The key as a long-term investor is having the experience to look through the market noise, to focus on fundamentals not headlines. That results in low turnover rather than the portfolio being frequently shuffled around or changed.
“There are times the market will sell down everything in a country just because of the country it’s in. But if you believe that you’ve bought good quality businesses, if you trust their management, if they have a robust balance sheet, and if they have a superior product – then, sitting on your hands is the best course of action.”
As a result, the Emerging Markets portfolio changes little, and, as far as Forey is concerned, that’s a good thing. In a tumultuous year, stock turnover is in single digits, while performance remains strong, with excess returns of around 3% above the Index in the Trust’s fiscal year to the end of June 2020.
Eyes and ears on the ground
With analysts and portfolio managers largely unable to travel during the pandemic, the advantage provided by the Trust’s 100-strong global team is more obvious than ever. In a rapidly changing environment, the ability to access granular firsthand insight is invaluable. The Emerging Markets team collectively speak over 20 different languages, conducting around 5,000 face-to-face meetings a year in mother tongue.

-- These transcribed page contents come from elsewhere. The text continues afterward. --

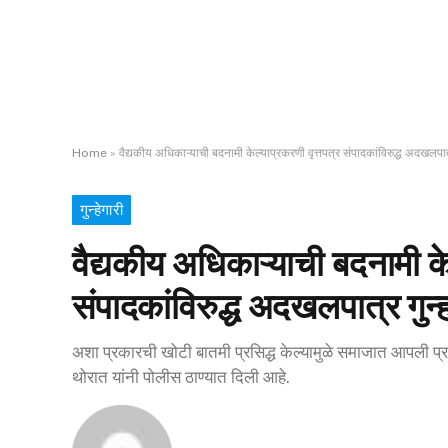
Home
»
वैद्यकीय अधिकाऱ्याची बदनामी केल्याप्रकरणी वृत्तपत्र संपादकांविरुद्ध अदखलपात
गुन्हेगारी
वैद्यकीय अधिकाऱ्याची बदनामी के
संपादकांविरुद्ध अदखलपात्र गुन
अशा प्रकारची खोटी बातमी प्रसिद्ध केल्यामुळे समाजात आपली प
थोरात यांनी पोलीस ठाण्यात दिली आहे.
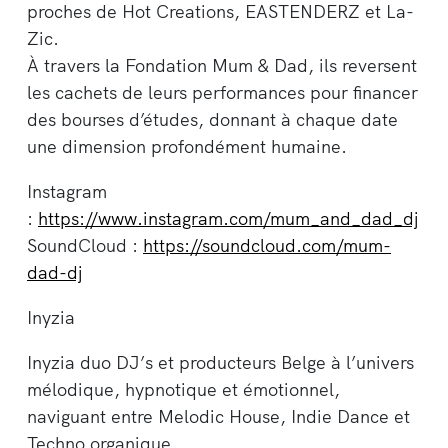
proches de Hot Creations, EASTENDERZ et La-
Zic.
À travers la Fondation Mum & Dad, ils reversent
les cachets de leurs performances pour financer
des bourses d’études, donnant à chaque date
une dimension profondément humaine.
Instagram
:
https://www.instagram.com/mum_and_dad_dj
SoundCloud :
https://soundcloud.com/mum-
dad-dj
Inyzia
Inyzia duo DJ’s et producteurs Belge à l’univers
mélodique, hypnotique et émotionnel,
naviguant entre Melodic House, Indie Dance et
Techno organique.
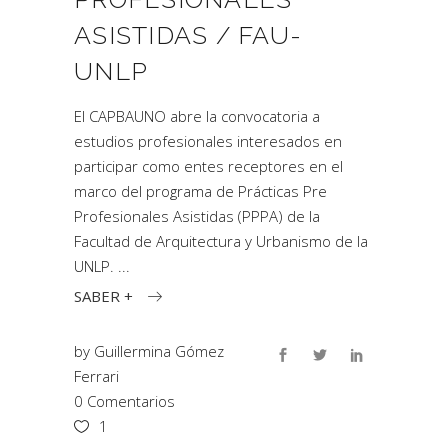
ASISTIDAS / FAU-
UNLP
El CAPBAUNO abre la convocatoria a
estudios profesionales interesados en
participar como entes receptores en el
marco del programa de Prácticas Pre
Profesionales Asistidas (PPPA) de la
Facultad de Arquitectura y Urbanismo de la
UNLP.
SABER +
by
Guillermina Gómez
Ferrari
0 Comentarios
1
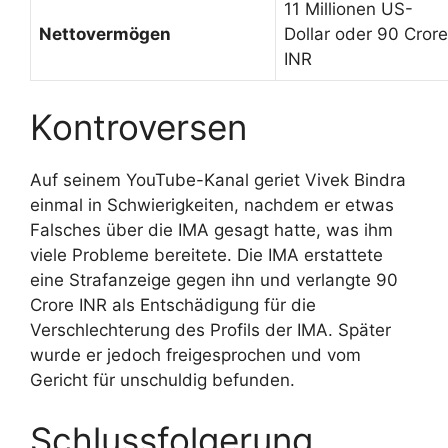
11 Millionen US-
Nettovermögen
Dollar oder 90 Cror
INR
Kontroversen
Auf seinem YouTube-Kanal geriet Vivek Bindra
einmal in Schwierigkeiten, nachdem er etwas
Falsches über die IMA gesagt hatte, was ihm
viele Probleme bereitete. Die IMA erstattete
eine Strafanzeige gegen ihn und verlangte 90
Crore INR als Entschädigung für die
Verschlechterung des Profils der IMA. Später
wurde er jedoch freigesprochen und vom
Gericht für unschuldig befunden.
Schlussfolgerung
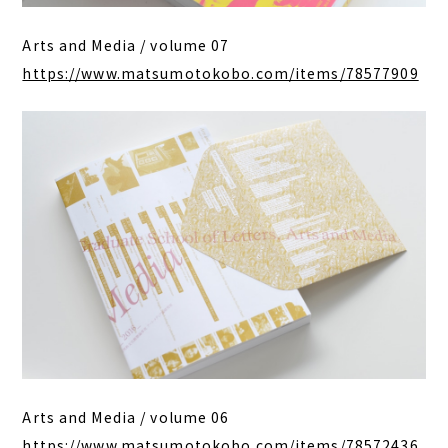
Arts and Media / volume 07
https://www.matsumotokobo.com/items/78577909
Arts and Media / volume 06
https://www.matsumotokobo.com/items/78572436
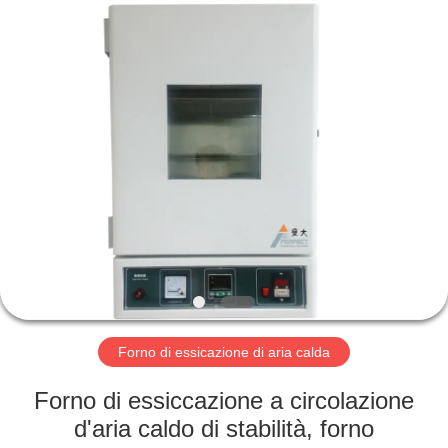
2026
Perfect
International
Instruments
Co.,
Ltd.
All
Rights
CASA
Reserved.
PRODOTTI
VIDEO
MANIFESTAZIONE
DI
VR
Forno di essicazione di aria calda
Forno di essiccazione a circolazione
CIRCA
d'aria caldo di stabilità, forno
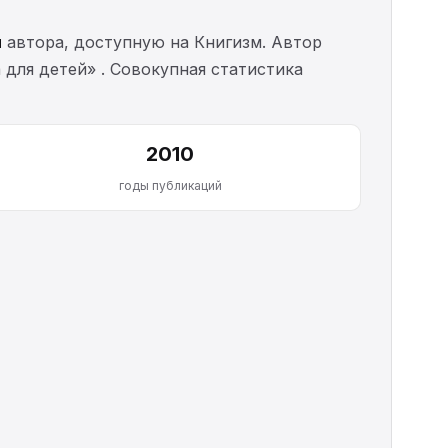
и
автора, доступную на Книгизм. Автор
 для детей» . Совокупная статистика
2010
годы публикаций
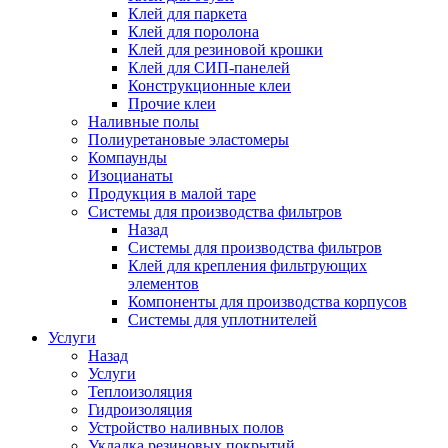
Клей для паркета
Клей для поролона
Клей для резиновой крошки
Клей для СИП-панелей
Конструкционные клеи
Прочие клеи
Наливные полы
Полиуретановые эластомеры
Компаунды
Изоцианаты
Продукция в малой таре
Системы для производства фильтров
Назад
Системы для производства фильтров
Клей для крепления фильтрующих
элементов
Компоненты для производства корпусов
Системы для уплотнителей
Услуги
Назад
Услуги
Теплоизоляция
Гидроизоляция
Устройство наливных полов
Укладка резиновых покрытий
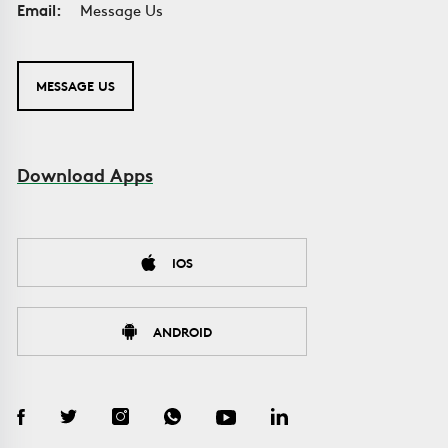
Email:
Message Us
MESSAGE US
Download Apps
IOS
ANDROID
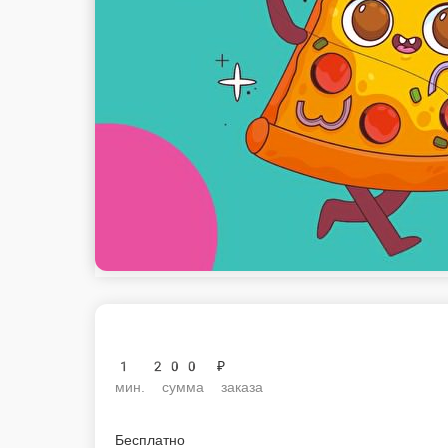
1 200 ₽
мин. сумма заказа
Бесплатно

However, it’s not only those formal meetings which can make the difference – being immersed in the local culture can be just as valuable, as Whiting explains.
“Out of any asset class the breadth and the cultural differences across emerging markets make it so important not to just be sat behind a Bloomberg terminal looking at numbers. Having people on the ground in the likes of Shanghai and Taipei means we see first-hand the pick-up in traffic, or queues for restaurants again.”
The weak get weaker, the strong get stronger
The Trust team is fully conscious that not all in emerging markets is rosy, with those countries having weak fundamentals to start with being weakened further by the current crisis.
“That’s something we have to be aware of when we think about markets and growth rates for individual companies – it’s very important to understand what the drivers are,” says Forey.
However, as Whiting points out, ultimately for the Trust, it’s not about regions, countries or even sectors but about individual businesses.
“More than anything, in this sort of situation the strong will get stronger,” says Whiting. “If you’ve got companies with money behind them, with a strong balance sheet, with a clear, differentiated offering, you will do well.”